Clinton: This Election Is ‘Downright Depressing’

September 19, 2016

Hillary Clinton said Monday that the 2016 presidential election "can be downright depressing" during a rally held at Temple University in Philadelphia.

"This election, in particular, can be downright depressing sometimes," Clinton said while speaking about how the United States is in need of strong and principled leadership.

"We also need strong, principled leaders who can win votes, write laws, allocate resources, and do the slow, hard business of governing," she said.

Clinton added that this election cycle is not only depressing, but she also thinks "politics can be discouraging."

Clinton was speaking at Temple University as part of a new outreach effort to millennial voters. She told the largely millennial audience that this election is important for both the country and the world as a whole.

"But, it matters," Clinton said. "It really does. It matters for our families, our communities, and our country, and the world."

Clinton is trying to appeal to younger voters as she struggles to gain support among this demographic group. One recent poll, for example, showed that only 38 percent of voters aged 18 to 34 support Clinton in swing states in a four-way race. Many of these individuals had supported Sen. Bernie Sanders (I., Vt.) in the Democratic primary. Sanders acknowledged Friday morning that some of his supporters still hate Clinton despite her becoming the Democratic nominee.

Clinton’s numbers are also sliding with African-Americans, a key part of the Democratic voting bloc.

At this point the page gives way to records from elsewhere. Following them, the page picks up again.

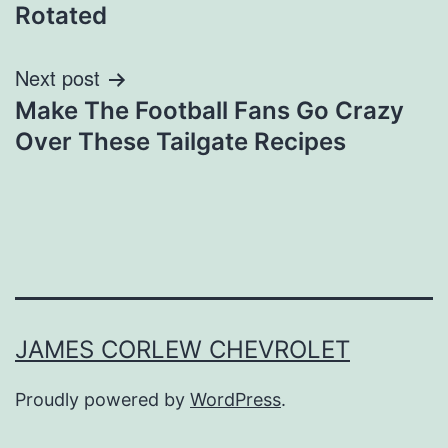
navigation
Rotated
Next post
Make The Football Fans Go Crazy
Over These Tailgate Recipes
JAMES CORLEW CHEVROLET
Proudly powered by
WordPress
.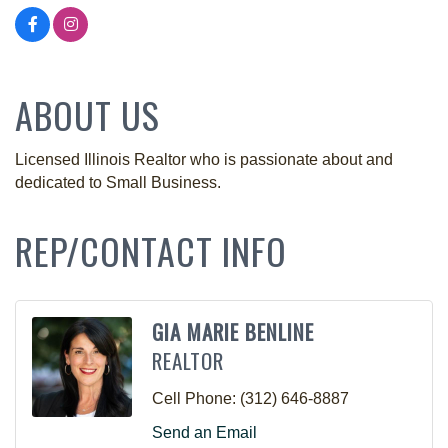
ABOUT US
Licensed Illinois Realtor who is passionate about and
dedicated to Small Business.
REP/CONTACT INFO
GIA MARIE BENLINE
REALTOR
Cell Phone:
(312) 646-8887
Send an Email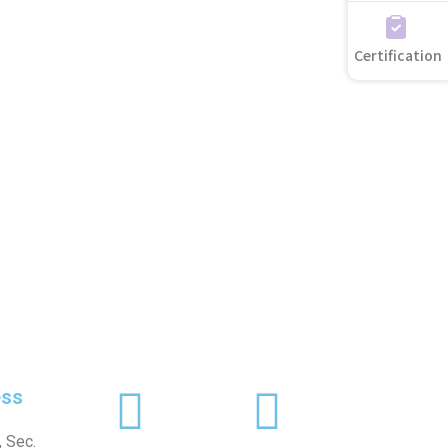
Certification
ss
 Sec.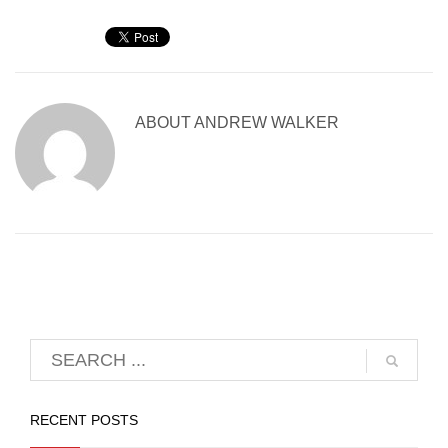
ABOUT
ANDREW WALKER
RECENT POSTS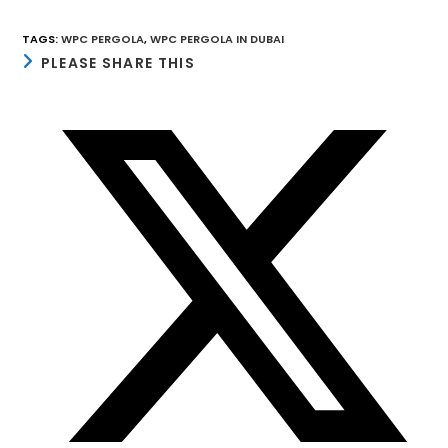
TAGS
:
WPC PERGOLA
,
WPC PERGOLA IN DUBAI
SHARE
PLEASE SHARE THIS
THIS
CONTENT
Opens
in
a
new
window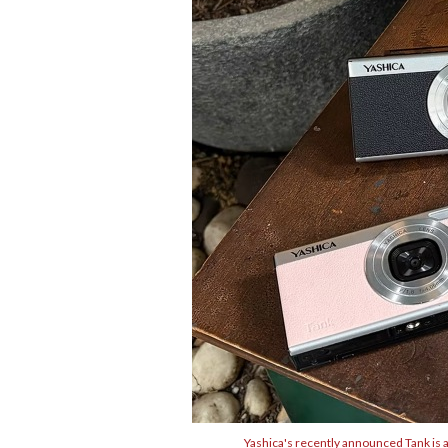
Yashica's recently announced Tank is an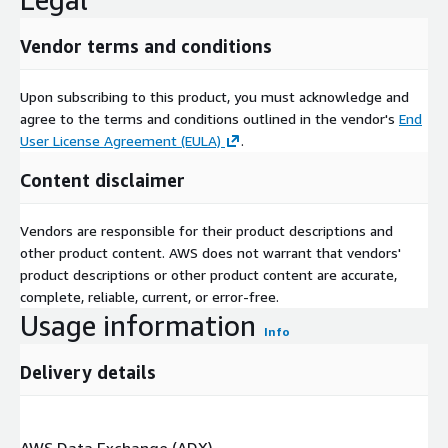
Vendor terms and conditions
Upon subscribing to this product, you must acknowledge and
agree to the terms and conditions outlined in the vendor's
End
User License Agreement (EULA)
.
Content disclaimer
Vendors are responsible for their product descriptions and
other product content. AWS does not warrant that vendors'
product descriptions or other product content are accurate,
complete, reliable, current, or error-free.
Usage information
Info
Delivery details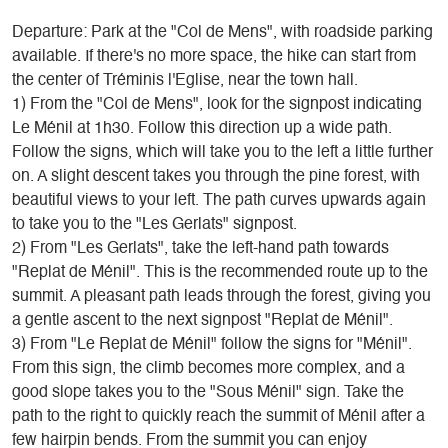
Departure: Park at the "Col de Mens", with roadside parking
available. If there's no more space, the hike can start from
the center of Tréminis l'Eglise, near the town hall.
1) From the "Col de Mens", look for the signpost indicating
Le Ménil at 1h30. Follow this direction up a wide path.
Follow the signs, which will take you to the left a little further
on. A slight descent takes you through the pine forest, with
beautiful views to your left. The path curves upwards again
to take you to the "Les Gerlats" signpost.
2) From "Les Gerlats", take the left-hand path towards
"Replat de Ménil". This is the recommended route up to the
summit. A pleasant path leads through the forest, giving you
a gentle ascent to the next signpost "Replat de Ménil".
3) From "Le Replat de Ménil" follow the signs for "Ménil".
From this sign, the climb becomes more complex, and a
good slope takes you to the "Sous Ménil" sign. Take the
path to the right to quickly reach the summit of Ménil after a
few hairpin bends. From the summit you can enjoy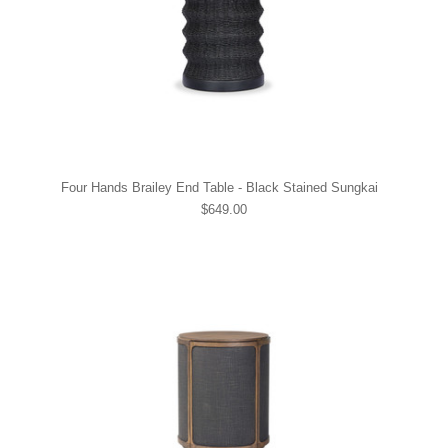
Four Hands Brailey End Table - Black Stained Sungkai
$649.00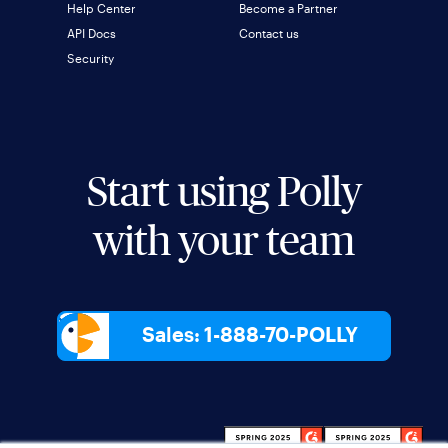
Help Center
Become a Partner
API Docs
Contact us
Security
Start using Polly
with your team
Sales: 1-888-70-POLLY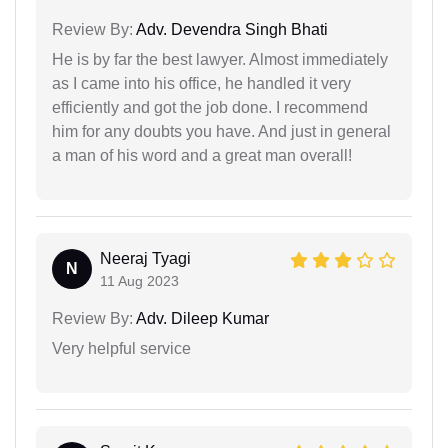
Review By:
Adv. Devendra Singh Bhati
He is by far the best lawyer. Almost immediately
as I came into his office, he handled it very
efficiently and got the job done. I recommend
him for any doubts you have. And just in general
a man of his word and a great man overall!
Neeraj Tyagi
N
11 Aug 2023
Review By:
Adv. Dileep Kumar
Very helpful service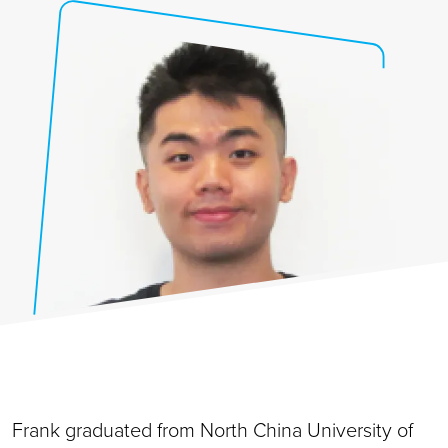
Frank graduated from North China University of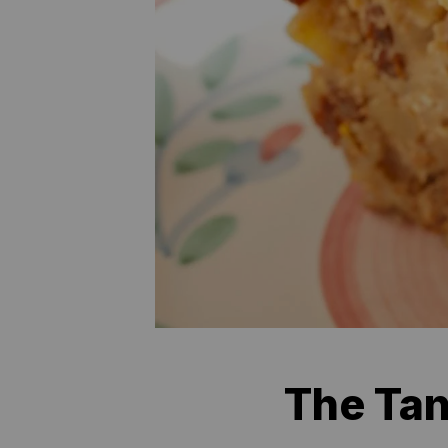
The Tan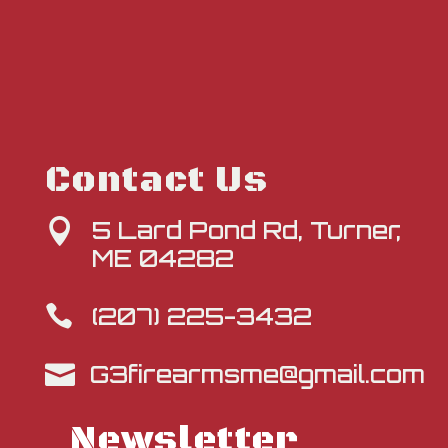
Contact Us
5 Lard Pond Rd, Turner,

ME 04282
(207) 225-3432

G3firearmsme@gmail.com

Newsletter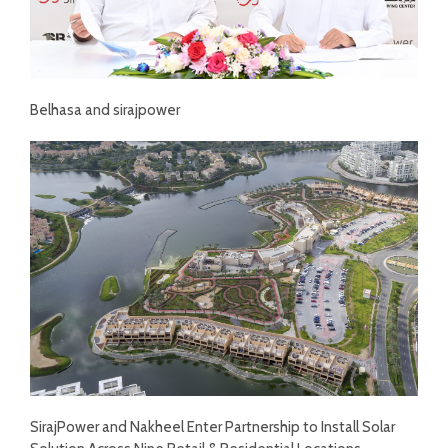
Belhasa and sirajpower
SirajPower and Nakheel Enter Partnership to Install Solar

One poll released Saturday shows that Donald Trump seems to be gaining support among African-Americans while Clinton’s enthusiasm among the voting group is deteriorating.

In the span of less than a month, Clinton’s support plunged from 90.4 percent to 71.4 percent, the New York Post reported.

Trump saw a 16.5 percentage-point increase in backing from African-American voters in a Los Angeles Times/University of Southern California tracking poll, up from 3.1 percent on Sept. 10 to 19.6 percent through Friday.

Meanwhile, the same poll showed Clinton’s support among that group plummeting from 90.4 percent on Sept. 10 to 71.4 percent.